**To do:** Both the line below containing "ОСТАВЬТЕ ЗАЯ" and the line containing "корыстными посред", along with every line between them, should be repeated exactly; no other line belongs in the answer.

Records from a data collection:
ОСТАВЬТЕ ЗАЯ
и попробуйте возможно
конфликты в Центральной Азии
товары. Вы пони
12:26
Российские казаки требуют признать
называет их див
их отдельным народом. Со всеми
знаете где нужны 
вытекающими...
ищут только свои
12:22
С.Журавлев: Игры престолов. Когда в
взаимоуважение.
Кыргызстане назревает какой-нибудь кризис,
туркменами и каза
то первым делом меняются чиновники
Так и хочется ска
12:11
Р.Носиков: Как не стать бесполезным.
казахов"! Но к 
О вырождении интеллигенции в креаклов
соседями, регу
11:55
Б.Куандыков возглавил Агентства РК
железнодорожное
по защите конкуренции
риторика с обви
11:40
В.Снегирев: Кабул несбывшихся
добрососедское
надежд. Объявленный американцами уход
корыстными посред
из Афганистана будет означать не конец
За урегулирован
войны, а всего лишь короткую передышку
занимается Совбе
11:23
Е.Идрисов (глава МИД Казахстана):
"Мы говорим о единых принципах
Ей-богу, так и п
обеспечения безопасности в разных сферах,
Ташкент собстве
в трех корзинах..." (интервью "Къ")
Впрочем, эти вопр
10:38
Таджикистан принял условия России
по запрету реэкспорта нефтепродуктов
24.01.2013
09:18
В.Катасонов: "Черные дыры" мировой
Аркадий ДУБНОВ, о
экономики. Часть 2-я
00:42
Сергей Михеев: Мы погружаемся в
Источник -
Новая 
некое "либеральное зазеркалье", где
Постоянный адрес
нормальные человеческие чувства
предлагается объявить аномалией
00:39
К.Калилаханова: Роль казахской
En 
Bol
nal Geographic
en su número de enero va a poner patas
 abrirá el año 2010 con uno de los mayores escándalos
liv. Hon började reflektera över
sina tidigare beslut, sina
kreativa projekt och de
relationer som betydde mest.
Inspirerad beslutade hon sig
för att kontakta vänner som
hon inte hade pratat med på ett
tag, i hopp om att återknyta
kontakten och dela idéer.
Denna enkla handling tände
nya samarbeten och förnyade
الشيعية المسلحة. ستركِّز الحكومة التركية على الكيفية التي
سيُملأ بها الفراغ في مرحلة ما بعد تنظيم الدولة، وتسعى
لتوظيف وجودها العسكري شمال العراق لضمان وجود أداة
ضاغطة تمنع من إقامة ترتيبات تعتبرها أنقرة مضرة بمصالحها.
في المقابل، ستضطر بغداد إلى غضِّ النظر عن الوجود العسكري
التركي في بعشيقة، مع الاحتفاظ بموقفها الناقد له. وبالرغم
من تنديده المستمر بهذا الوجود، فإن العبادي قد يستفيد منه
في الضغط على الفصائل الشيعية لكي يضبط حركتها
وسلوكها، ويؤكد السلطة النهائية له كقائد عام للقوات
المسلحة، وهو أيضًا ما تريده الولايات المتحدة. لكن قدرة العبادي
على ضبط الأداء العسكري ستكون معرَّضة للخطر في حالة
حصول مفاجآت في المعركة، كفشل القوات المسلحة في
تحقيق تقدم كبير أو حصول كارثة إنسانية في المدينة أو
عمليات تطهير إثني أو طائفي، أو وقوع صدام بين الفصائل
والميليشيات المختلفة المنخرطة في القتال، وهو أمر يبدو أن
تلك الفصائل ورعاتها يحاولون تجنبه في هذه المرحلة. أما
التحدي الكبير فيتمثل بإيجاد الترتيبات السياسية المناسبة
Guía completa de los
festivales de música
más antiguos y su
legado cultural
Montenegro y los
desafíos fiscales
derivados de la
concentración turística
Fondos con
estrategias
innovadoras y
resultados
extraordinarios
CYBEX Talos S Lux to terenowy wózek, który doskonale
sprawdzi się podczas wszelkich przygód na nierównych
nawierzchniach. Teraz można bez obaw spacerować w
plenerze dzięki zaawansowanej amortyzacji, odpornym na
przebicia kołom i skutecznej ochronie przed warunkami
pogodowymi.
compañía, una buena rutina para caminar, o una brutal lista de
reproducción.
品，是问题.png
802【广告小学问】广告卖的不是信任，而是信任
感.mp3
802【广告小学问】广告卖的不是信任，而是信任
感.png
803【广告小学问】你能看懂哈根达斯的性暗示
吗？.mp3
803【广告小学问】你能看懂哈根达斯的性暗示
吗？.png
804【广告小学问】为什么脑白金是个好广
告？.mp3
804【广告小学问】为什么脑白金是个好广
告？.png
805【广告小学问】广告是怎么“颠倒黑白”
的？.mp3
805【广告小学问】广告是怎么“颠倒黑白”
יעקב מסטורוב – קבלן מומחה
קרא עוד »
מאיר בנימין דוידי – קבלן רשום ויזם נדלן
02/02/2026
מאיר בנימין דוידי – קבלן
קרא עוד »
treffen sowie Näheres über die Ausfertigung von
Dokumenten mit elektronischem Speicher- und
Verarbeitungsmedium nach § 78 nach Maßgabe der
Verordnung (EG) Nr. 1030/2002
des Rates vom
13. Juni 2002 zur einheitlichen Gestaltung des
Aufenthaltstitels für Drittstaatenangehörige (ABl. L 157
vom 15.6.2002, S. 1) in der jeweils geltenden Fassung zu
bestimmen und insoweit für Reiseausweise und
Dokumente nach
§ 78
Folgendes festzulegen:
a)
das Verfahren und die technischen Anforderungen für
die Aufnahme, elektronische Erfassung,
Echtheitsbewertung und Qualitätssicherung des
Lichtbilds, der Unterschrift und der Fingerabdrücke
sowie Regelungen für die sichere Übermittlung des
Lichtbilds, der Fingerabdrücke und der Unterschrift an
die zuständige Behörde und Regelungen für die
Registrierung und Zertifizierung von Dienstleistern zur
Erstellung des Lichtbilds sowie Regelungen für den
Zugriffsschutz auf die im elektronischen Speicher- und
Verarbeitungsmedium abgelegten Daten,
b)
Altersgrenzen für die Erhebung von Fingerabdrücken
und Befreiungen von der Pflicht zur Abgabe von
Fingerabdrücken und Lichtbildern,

==

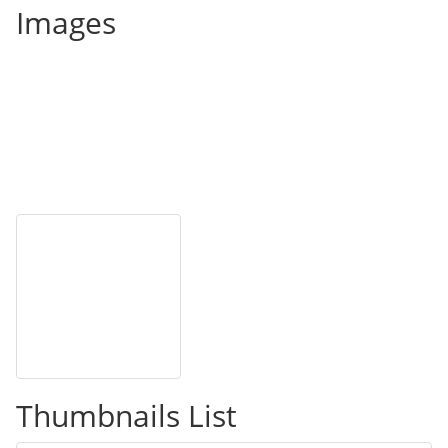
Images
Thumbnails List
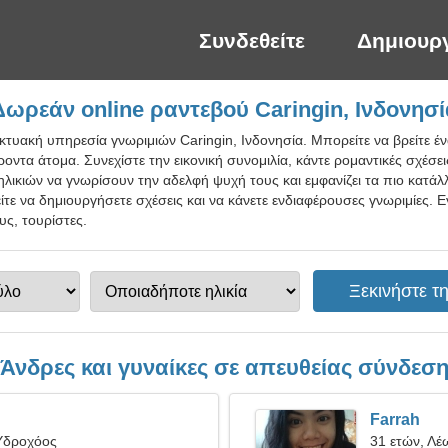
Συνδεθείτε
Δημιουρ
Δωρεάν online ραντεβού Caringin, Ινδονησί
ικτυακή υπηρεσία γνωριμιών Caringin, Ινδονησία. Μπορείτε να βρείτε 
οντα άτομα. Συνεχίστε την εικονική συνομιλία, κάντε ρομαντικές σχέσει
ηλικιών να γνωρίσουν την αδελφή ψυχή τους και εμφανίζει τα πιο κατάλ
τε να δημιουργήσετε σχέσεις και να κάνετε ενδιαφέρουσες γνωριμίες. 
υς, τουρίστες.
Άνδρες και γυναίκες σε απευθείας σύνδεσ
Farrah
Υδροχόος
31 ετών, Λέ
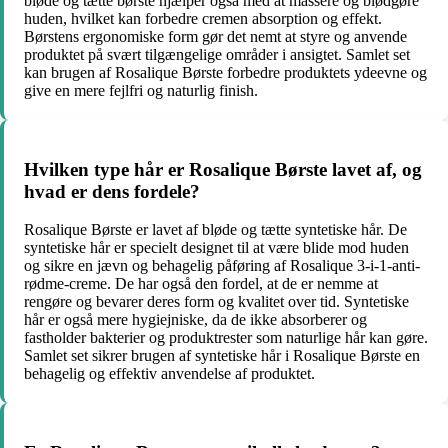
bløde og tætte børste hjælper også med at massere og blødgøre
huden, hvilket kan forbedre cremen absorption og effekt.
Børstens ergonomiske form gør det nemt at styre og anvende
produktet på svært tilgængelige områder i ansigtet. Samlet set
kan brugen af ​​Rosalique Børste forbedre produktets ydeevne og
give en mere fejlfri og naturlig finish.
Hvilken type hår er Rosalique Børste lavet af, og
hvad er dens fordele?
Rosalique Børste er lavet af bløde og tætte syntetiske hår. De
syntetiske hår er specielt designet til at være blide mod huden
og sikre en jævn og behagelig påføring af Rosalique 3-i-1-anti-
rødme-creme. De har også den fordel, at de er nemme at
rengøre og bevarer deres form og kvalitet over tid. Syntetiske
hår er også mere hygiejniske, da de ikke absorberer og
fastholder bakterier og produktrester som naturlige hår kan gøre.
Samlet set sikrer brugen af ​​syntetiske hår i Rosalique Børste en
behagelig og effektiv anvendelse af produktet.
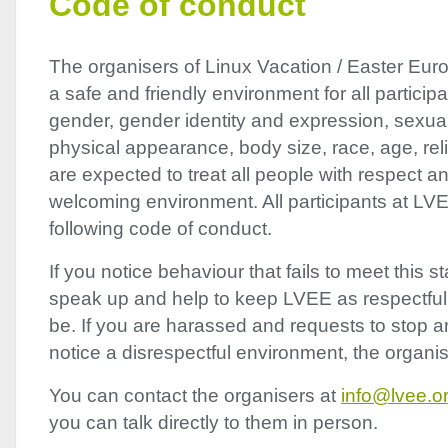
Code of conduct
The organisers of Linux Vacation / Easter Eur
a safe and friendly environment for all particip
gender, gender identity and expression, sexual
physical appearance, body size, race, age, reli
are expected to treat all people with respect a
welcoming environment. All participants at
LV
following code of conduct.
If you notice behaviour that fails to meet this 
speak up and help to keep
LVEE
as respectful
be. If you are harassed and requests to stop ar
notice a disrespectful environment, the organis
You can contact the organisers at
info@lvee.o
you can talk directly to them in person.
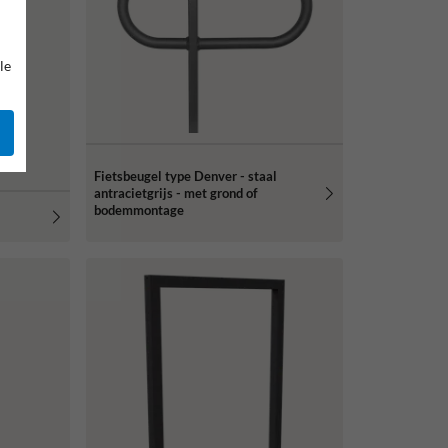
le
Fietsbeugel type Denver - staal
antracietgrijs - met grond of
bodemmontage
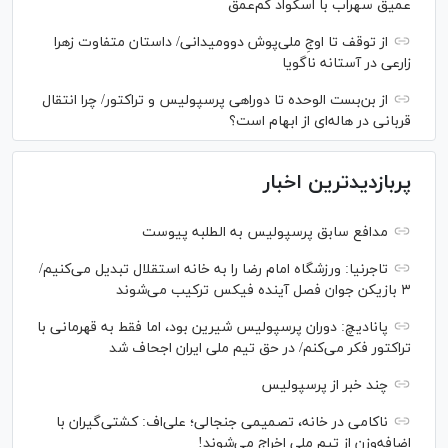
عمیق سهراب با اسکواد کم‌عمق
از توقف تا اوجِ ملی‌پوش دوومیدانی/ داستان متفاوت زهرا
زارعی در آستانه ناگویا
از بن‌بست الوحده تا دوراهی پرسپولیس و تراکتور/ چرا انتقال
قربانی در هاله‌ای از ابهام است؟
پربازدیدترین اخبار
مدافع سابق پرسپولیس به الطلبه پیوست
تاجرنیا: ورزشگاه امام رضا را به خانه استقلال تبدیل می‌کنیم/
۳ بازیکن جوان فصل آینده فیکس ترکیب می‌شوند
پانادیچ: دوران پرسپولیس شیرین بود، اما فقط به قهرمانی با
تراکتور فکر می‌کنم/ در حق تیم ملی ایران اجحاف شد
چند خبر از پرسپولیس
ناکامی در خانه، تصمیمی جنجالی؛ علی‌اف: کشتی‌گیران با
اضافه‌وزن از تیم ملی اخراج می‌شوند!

**Solution for this task:**
ОСТАВЬТЕ ЗАЯ
и попробуйте возможно
конфликты в Центральной Азии
товары. Вы пони
12:26
Российские казаки требуют признать
называет их див
их отдельным народом. Со всеми
знаете где нужны 
вытекающими...
ищут только свои
12:22
С.Журавлев: Игры престолов. Когда в
взаимоуважение.
Кыргызстане назревает какой-нибудь кризис,
туркменами и каза
то первым делом меняются чиновники
Так и хочется ска
12:11
Р.Носиков: Как не стать бесполезным.
казахов"! Но к 
О вырождении интеллигенции в креаклов
соседями, регу
11:55
Б.Куандыков возглавил Агентства РК
железнодорожное
по защите конкуренции
риторика с обви
11:40
В.Снегирев: Кабул несбывшихся
добрососедское
надежд. Объявленный американцами уход
корыстными посред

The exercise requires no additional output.